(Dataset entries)
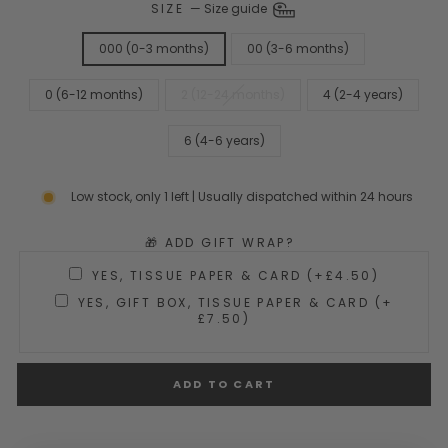
SIZE
—
Size guide
000 (0-3 months)
00 (3-6 months)
0 (6-12 months)
2 (12-24 months)
4 (2-4 years)
6 (4-6 years)
Low stock, only 1 left | Usually dispatched within 24 hours
🎁 ADD GIFT WRAP?
YES, TISSUE PAPER & CARD (+£4.50)
YES, GIFT BOX, TISSUE PAPER & CARD (+
£7.50)
ADD TO CART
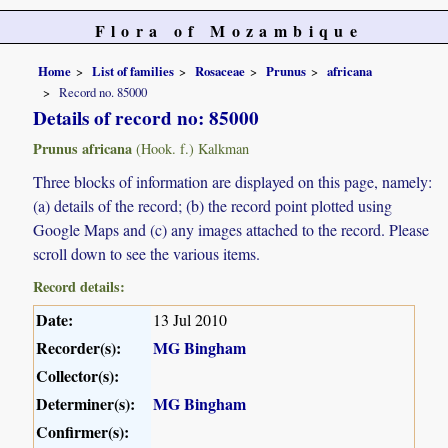
Flora of Mozambique
Home
List of families
Rosaceae
Prunus
africana
Record no. 85000
Details of record no: 85000
Prunus africana
(Hook. f.) Kalkman
Three blocks of information are displayed on this page, namely:
(a) details of the record; (b) the record point plotted using
Google Maps and (c) any images attached to the record. Please
scroll down to see the various items.
Record details:
Date:
13 Jul 2010
Recorder(s):
MG Bingham
Collector(s):
Determiner(s):
MG Bingham
Confirmer(s):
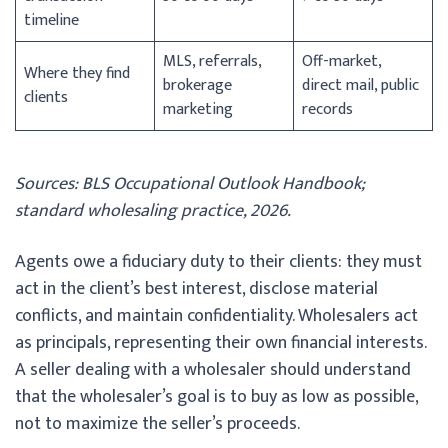
timeline
MLS, referrals,
Off-market,
Where they find
brokerage
direct mail, public
clients
marketing
records
Sources: BLS Occupational Outlook Handbook;
standard wholesaling practice, 2026.
Agents owe a fiduciary duty to their clients: they must
act in the client’s best interest, disclose material
conflicts, and maintain confidentiality. Wholesalers act
as principals, representing their own financial interests.
A seller dealing with a wholesaler should understand
that the wholesaler’s goal is to buy as low as possible,
not to maximize the seller’s proceeds.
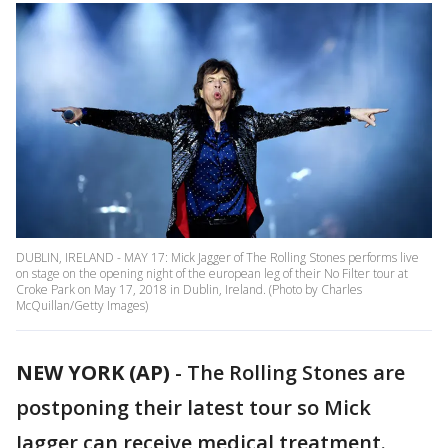
DUBLIN, IRELAND - MAY 17: Mick Jagger of The Rolling Stones performs live
on stage on the opening night of the european leg of their No Filter tour at
Croke Park on May 17, 2018 in Dublin, Ireland. (Photo by Charles
McQuillan/Getty Images)
NEW YORK (AP)
-
The Rolling Stones are
postponing their latest tour so Mick
Jagger can receive medical treatment.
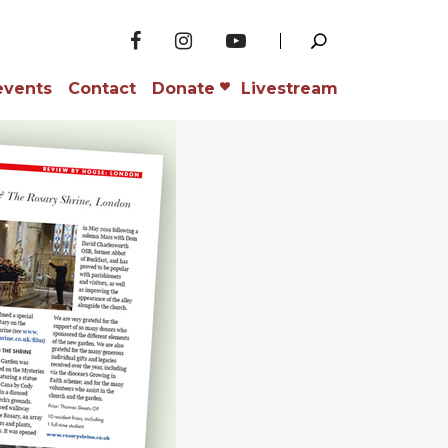
events
Contact
Donate
Livestream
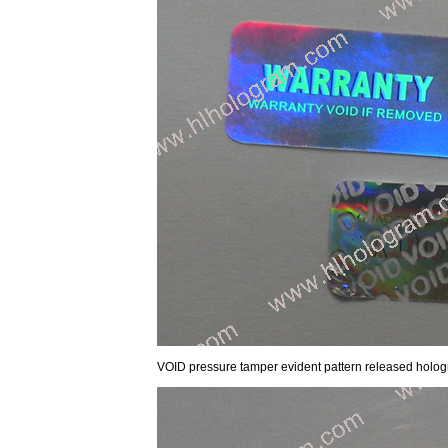
VOID pressure tamper evident pattern released hol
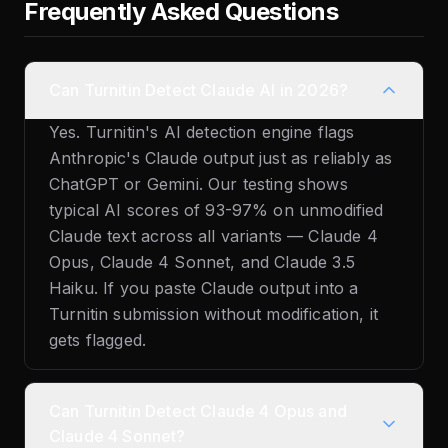
Frequently Asked Questions
Can Turnitin Detect Claude AI in 2026?
Yes. Turnitin's AI detection engine flags
Anthropic's Claude output just as reliably as
ChatGPT or Gemini. Our testing shows
typical AI scores of 93-97% on unmodified
Claude text across all variants — Claude 4
Opus, Claude 4 Sonnet, and Claude 3.5
Haiku. If you paste Claude output into a
Turnitin submission without modification, it
gets flagged.
Can Turnitin Detect Claude 4 Opus and
Claude 4 Sonnet?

Requirement >>
Give again the closing portion of the entries, from the line with "gets flagged." through the last line. Keep it exact and add nothing.

Exercise result >>
gets flagged.
Can Turnitin Detect Claude 4 Opus and
Claude 4 Sonnet?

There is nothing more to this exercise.